O meu pai nunca foi a Figueiró dos Vinhos, muito menos a aldeia Ana de Aviz, nem eu tinha ido. No fim do seu caminho, passava longas tardes, numa pequena sala, com auscultadores nos ouvidos. Ouvia fado. Não incomodava ninguém, nem a minha mãe, e por isso, por não a incomodar, ela amuava considerando que era uma desconsideração, estarem os dois em casa e cada na sua existência, herméticos um para o outro, como se a vida das pessoas não fosse assim, cada um balançando-se no seu ritmo.

Eu não compreendia nesse tempo o fado, mas compreendia o amor, talvez já um pouco demente, que ele tinha por uma canção, entranhada na alma e nos corpos das gentes de Lisboa, motivo das paixões mais violentas, e de desfechos trágicos, nos bairros mais pobres e decadentes. Era uma música que eu considerava melancolicamente triste, que me incomodava, sem saber explicar. Ainda não tinha chegado o meu tempo de gostar de fado.

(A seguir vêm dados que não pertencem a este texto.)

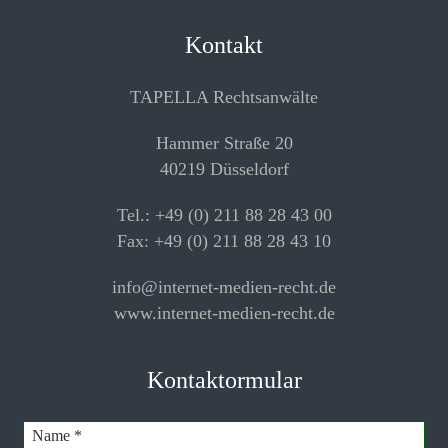
Kontakt
TAPELLA Rechtsanwälte
Hammer Straße 20
40219 Düsseldorf
Tel.: +49 (0) 211 88 28 43 00
Fax: +49 (0) 211 88 28 43 10
info@internet-medien-recht.de
www.internet-medien-recht.de
Kontaktormular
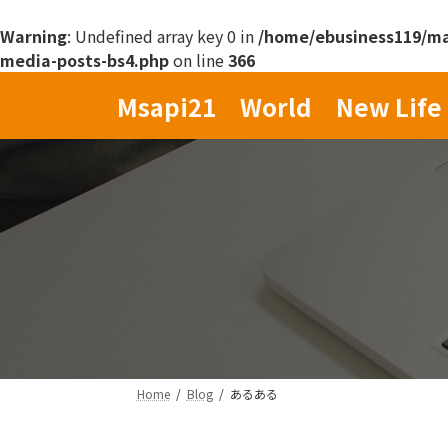
Warning
: Undefined array key 0 in
/home/ebusiness119/mas
media-posts-bs4.php
on line
366
コ
ナ
Msapi21 World New Life 
ン
ビ
テ
ゲ
ン
ー
ツ
シ
へ
ョ
ス
ン
キ
に
ッ
移
プ
動
Home
Blog
あるある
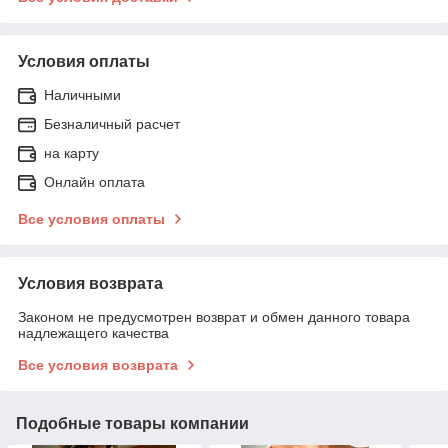
Условия оплаты
Наличными
Безналичный расчет
на карту
Онлайн оплата
Все условия оплаты
Условия возврата
Законом не предусмотрен возврат и обмен данного товара
надлежащего качества
Все условия возврата
Подобные товары компании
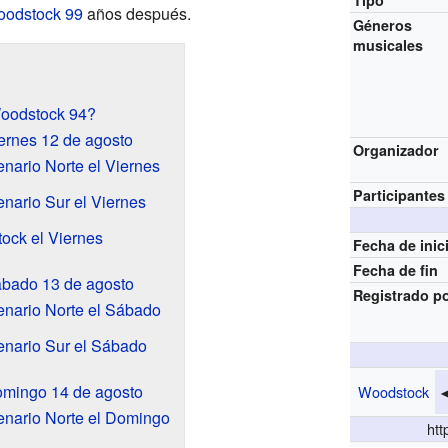
Tipo
odstock 99
años después.
Géneros
musicales
Woodstock 94?
ernes 12 de agosto
Organizador
enario Norte el Viernes
Participantes
enario Sur el Viernes
tock el Viernes
Fecha de inic
Fecha de fin
ábado 13 de agosto
Registrado p
cenario Norte el Sábado
cenario Sur el Sábado
omingo 14 de agosto
Woodstock
◄
cenario Norte el Domingo
htt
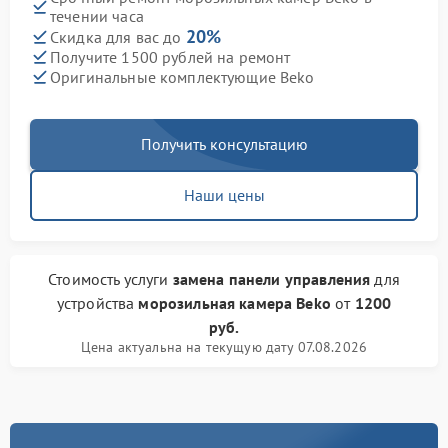
течении часа
20%
Скидка для вас до
Получите 1500 рублей на ремонт
Оригинальные комплектующие Beko
Получить консультацию
Наши цены
Стоимость услуги
замена панели управления
для
устройства
морозильная камера Beko
от
1200
руб.
Цена актуальна на текущую дату 07.08.2026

Hoje, ele já não frequenta essa sala, que de resto já nem existe, desfez-se nas poeiras do tempo. A fotografia desse momento captada num instantâneo da minha memória, expõe a sépia a sua figura concentrada, de olhos fechados a ouvir o fado e a esboçar as palavras dos versos, sem som, que já só existe nessa fotografia impressa em mim, que se esbate todos os dias que passam e numa volta da clepsidra, cada vez mais ténue, se esfumará também em pó.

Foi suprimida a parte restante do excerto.